Reki Kawahara must not think video games are very fun if he feels we need excuses to play them.
LLEN proceeds to get better at the game over a three month period, eventually gaining something of a reputation for herself. This leads to a character who calls herself Pito seeking out LLEN, and the two quickly become casual friends mostly by Pito taking an interest in the fact that she gets to play with a female player, when the vast majority of GGO has a male player base who tend to hit on her. We still haven’t met M from the first episode, but with the final moments of the episode hinting at LLEN first learning about the squad jam, I’m sure we won’t have to wait long to learn more information about him.
So the episode was largely setup and exposition, but it actually made me more confident for the future of the show. Since the first set up mostly used raw plot details and action to hook us, this episode actually gave us reasons to care about LLEN, and it displayed an attitude that’s more interesting in exploring the central characters and their relationships rather than trying to put them in real mortal danger, or explore gratuitous psychological traumas as was the case with Sinnon. Alternative may be about an action game but it seems to have more in common with a typical slice of life show than you might think, and that’s simply because here nothing that happens in GGO really matters outside of how it impacts the characters and their relationships, since they’re never in real danger. Making GGO the setting of a slice of life series also makes some of the dialogue pretty hilarious, such as how Pito talking about becoming stronger by feeding enemies to your guns would be disturbing in any context besides a video game.

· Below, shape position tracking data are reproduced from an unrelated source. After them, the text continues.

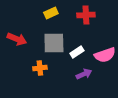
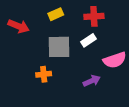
red arrow: (17, 39) -> (19, 26), moved
white rectangle: (77, 52) -> (88, 40), moved

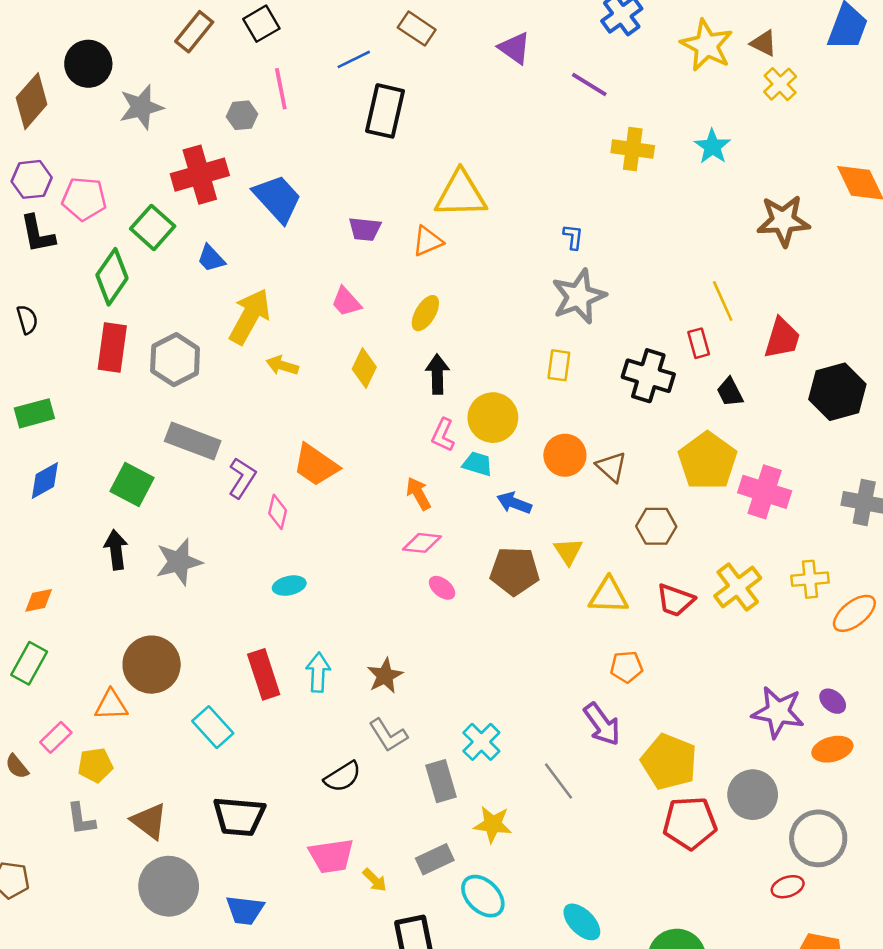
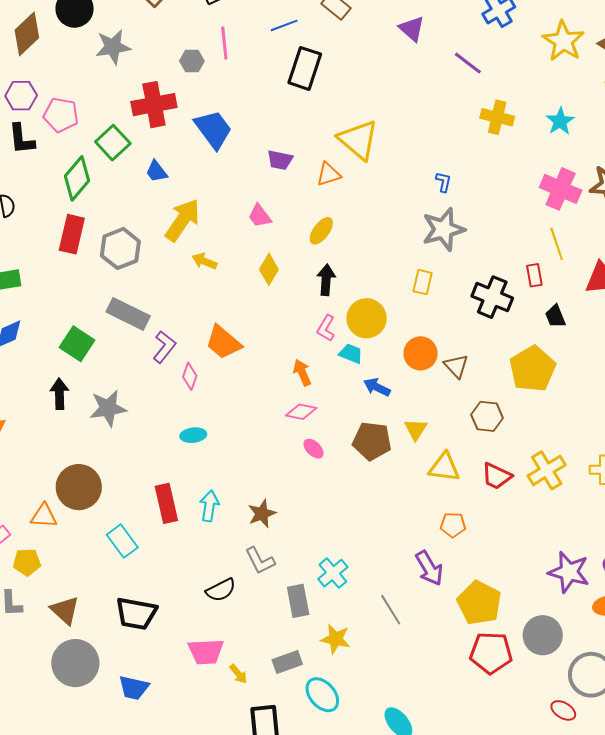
yellow triangle: (461, 194) -> (358, 140), turned 36
pink cross: (765, 492) -> (561, 189), moved
red ellipse: (788, 887) -> (563, 710), turned 45

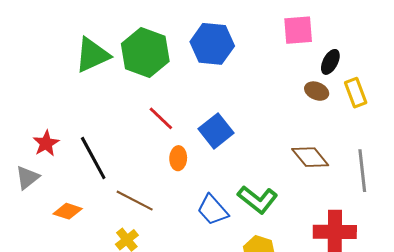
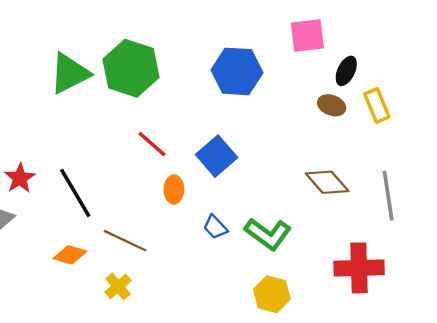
blue hexagon: (212, 44) -> (237, 71), moved
blue trapezoid: (213, 210) -> (215, 227), moved, size x0.7
orange diamond: (68, 211) -> (70, 255), moved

Alternative feels like a good name for this show. It’s not what SAO should have been in the first place, since the goals of the two shows are quite different. Take away the death game premise inherent to the DNA of SAO and suddenly you’re writing a different anime about VR entirely, which is what Alternative feels like. Not a replacement, but something different. I think this anime has really benefited from the new writer, as he’s able to give this franchise a fresh take and poke fun at the original whilst being far kinder to it than the internet was. It sees potential in the original universe of SAO and GGO without deciding that it needs to reinvent that universe from the ground up.

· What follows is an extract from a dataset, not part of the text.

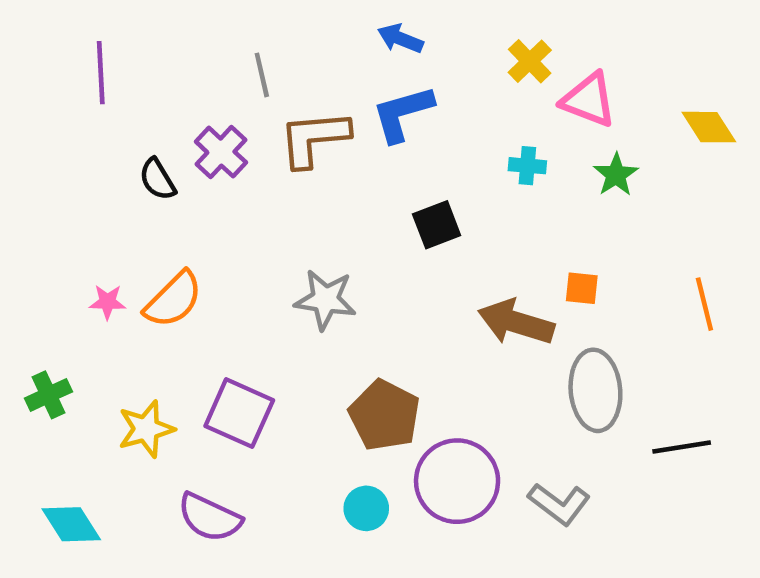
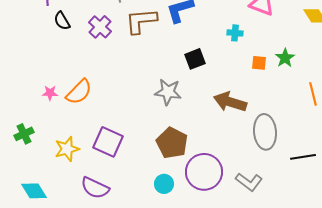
green star: (616, 175) -> (285, 58), moved
black semicircle: (157, 179) -> (62, 21), moved
orange square: (582, 288) -> (259, 63), moved
gray star: (325, 300) -> (168, 92), moved

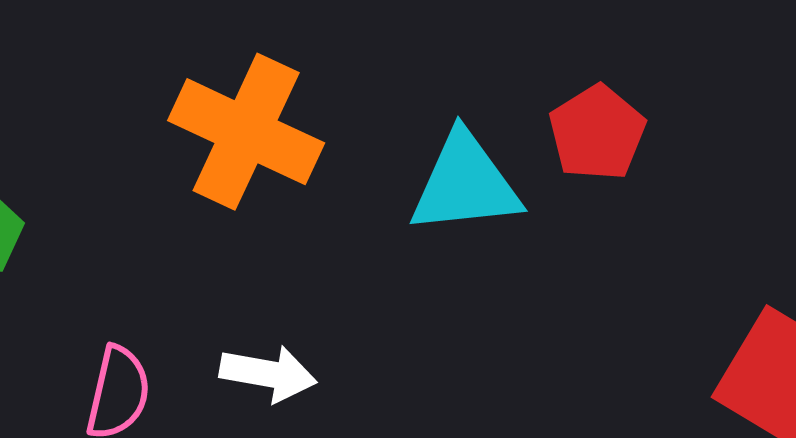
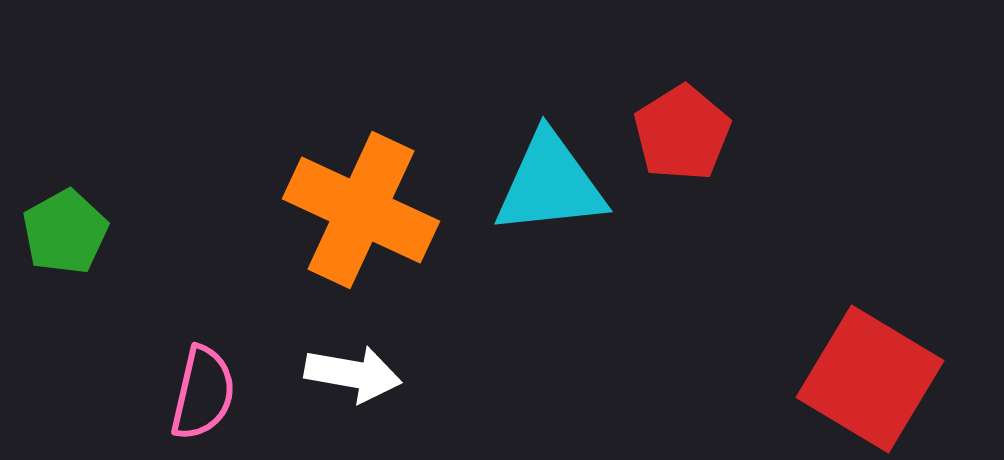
orange cross: (246, 132) -> (361, 210), moved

I do feel that Alternative is of a much higher quality than the original anime, no doubt about that. So I’ll be looking forward to where it goes next.
Ah, you mentioned before the thing about this show taking shots at Reki Kawahara but it's nice to see what you actually meant by it now :P Nice job as always! I like the slice-of-life feel that this show has to it as well :D
Yeah, it doesn't do so in a direct or mean spirited way, that's what I like about it.
You did a good job on your parody video, too! You're really improving.